The movie stars Vin Diesel, Brad Garrett, Faith Ford and a host of other funny folks including some fairly talented up and coming child actors. Brittany Snow plays the oldest of the five kids, followed in line by Max Thrieriot and Morgan York. The trio are blessed with the opportunity to provide the movie with its only redeeming moments and all three have potential for good careers in cinema, provided they can avoid the likes of Shankman in the future.
The most underrated but overused performer in the movie is a duck. The painful truth of that sentence alone makes me want to stop writing this review right now. Somewhere along the way the film’s marketers saw the opportunity to pitch the story as a ninety minute war between Vin’s character and the little quacker. I imagine they got the idea after seeing the bird steal every single scene he’s in. Didn’t anyone every tell Diesel that acting with animals is nothing but trouble?
Only two of the actors look like they’re having any fun, and they have their reasons. Carol Kane has a brief role as the children’s nanny. She obviously signed on for the two minute sequence where she gets to kick the crap out of Diesel just before her character abandons the unruly family for good. As the nanny’s taxi pulls away, leaving the Navy Seal behind to fend for himself, Kane tosses out a classic nanny-nanny-boo-boo. I don’t think she was acting. The other performer who seems to enjoy himself is Scott Thompson who gets to dress up like Joel Schumacher and ad-lib crazy lines for three minutes and then disappear. The rest of the cast isn’t so lucky.
There’s hardly a scene in the film that isn’t reduced to petty humor and the pitiable actors know it. Diesel, Garrett and the rest are completely wasted on this film, and you can see the pain in their eyes with each line they have to deliver. Every single gag is forced, kind of like the laughter I tried mustering to acknowledge the suffering of the poor folks in the cast. That laughter never came, although a few times I caught myself chuckling at Shankman’s more obvious directorial blunders, the kinds of things kids making home video movies are able to avoid.
There’s a fine line between great comedy and lame absurdity. Where one finds that line is completely irrelevant in the case of The Pacifier, The film is so far into absurd territory that it’s a wonder the project ever made it to the screen. I would say shame on you to the executives behind the film for allowing things to get so out of control, but I suspect their meddling created its fair share of the movie’s fatal flaws.
Family films don’t have to be this painful. Disney used to be the king of classic moviemaking but guys like Lennon, Garant and Shankman are driving it into the ground. How would Walt feel about that? To quote the movie, it’s the kind of thing that would make him rise from the grave just so he could have a heart attack again. Sadly enough, the redemption of The Pacifier comes in the form of its DVD release. Most of the bonus features are easily dismissed, but one stands out: the writer/director commentary. In a depressing way it saves this package from being utterly worthless, but I get ahead of myself.

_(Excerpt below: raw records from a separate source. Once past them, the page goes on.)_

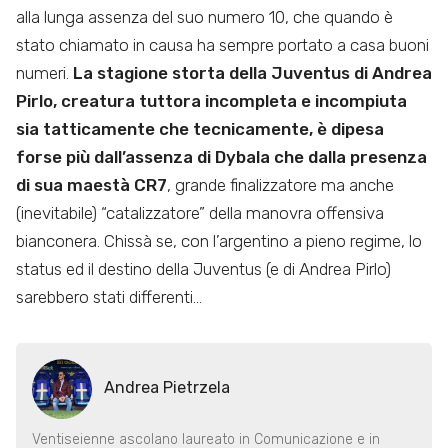
alla lunga assenza del suo numero 10, che quando è
stato chiamato in causa ha sempre portato a casa buoni
numeri.
La stagione storta della Juventus di Andrea
Pirlo, creatura tuttora incompleta e incompiuta
sia tatticamente che tecnicamente, è dipesa
forse più dall’assenza di Dybala che dalla presenza
di sua maestà CR7
, grande finalizzatore ma anche
(inevitabile) “catalizzatore” della manovra offensiva
bianconera. Chissà se, con l’argentino a pieno regime, lo
status ed il destino della Juventus (e di Andrea Pirlo)
sarebbero stati differenti…
Andrea Pietrzela
Ventiseienne ascolano laureato in Comunicazione e in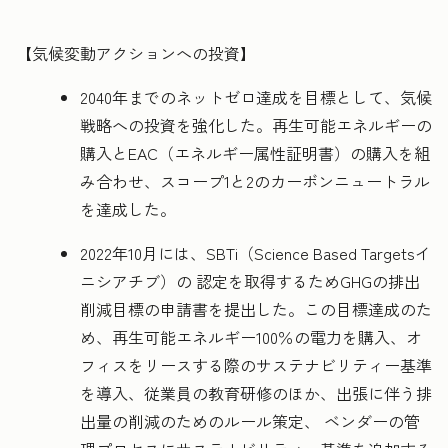
【気候変動アクションへの投資】
2040年までのネットゼロ達成を目標として、気候
戦略への投資を強化した。再生可能エネルギーの
購入とEAC（エネルギー属性証明書）の購入を組
み合わせ、スコープ1と2のカーボンニュートラル
を達成した。
2022年10月には、SBTi（Science Based Targetsイ
ニシアチブ）の 認定を取得するためGHGの排出
削減目標の申請書を提出した。この目標達成のた
め、再生可能エネルギー100％の電力を購入、オ
フィスをリースする際のサステナビリティー基準
を導入、従業員の教育研修のほか、出張に伴う排
出量の削減のためのルール策定、 ベンダーの管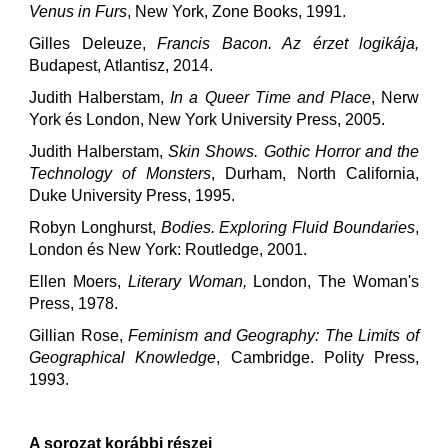
Venus in Furs
, New York, Zone Books, 1991.
Gilles Deleuze,
Francis Bacon. Az érzet logikája,
Budapest, Atlantisz, 2014.
Judith Halberstam,
In a Queer Time and Place
, Nerw
York és London, New York University Press, 2005.
Judith Halberstam,
Skin Shows. Gothic Horror and the
Technology of Monsters
, Durham, North California,
Duke University Press, 1995.
Robyn Longhurst,
Bodies. Exploring Fluid Boundaries
,
London és New York: Routledge, 2001.
Ellen Moers,
Literary Woman,
London, The Woman's
Press, 1978.
Gillian Rose,
Feminism and Geography: The Limits of
Geographical Knowledge
, Cambridge. Polity Press,
1993.
A sorozat korábbi részei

Sound doesn’t usually jump out at me as a particularly noteworthy feature on family films, but it’s an exception this time. I feel silly saying it, but the digital sound is unbelievably clear. Too bad the only things to hear are the abysmal dialogue, schizophrenic sound track and that dad gummed duck’s incessant quacking.
Vin Diesel and Brad Garrett each get their own little talking head special feature, highlighting their characters and their work on the film. Their interviews are interspersed with their most embarrassing moments from the movie. As you watch you come to realize the poor guys must have signed on the dotted line without realizing what nightmarish surprises Shankman’s perverse sense of humor had in store.
There’s a brief gag reel which is just not that funny. Apparently the crew thought it was hilarious watching the duck trying to eat a piece of baloney so we get to see plenty of that. Most of the reel, however, bounces back and forth between examples of Vin Diesel’s fascination with babies and Shankman’s complete lack of understanding when it comes to working with kids.
The real gem bonus feature is the commentary in which Shankman, Garant and Lennon play Mystery Science Theatre 3000 with their own movie. Their sarcastic comments are absolutely hilarious, poking fun at each glaring error and flaw in the film. It is indeed funny until you realize that these are the bozos who were responsible for making the film a success. Instead, they come across as having intentionally sabotaged their own project, flaunting their terrible choices and having a good laugh at it as well. It’s simultaneously entertaining, maddening and heart breaking and almost makes the movie a must see just so you can revel in this paradoxical shame of a commentary.
Unless you have a cruel sadistic side or children capable of ignoring everything in a movie except its uniquely entertaining fauna, skip this disc. Don’t even rent it. Don’t give Disney the satisfaction. You’ll be glad you didn’t.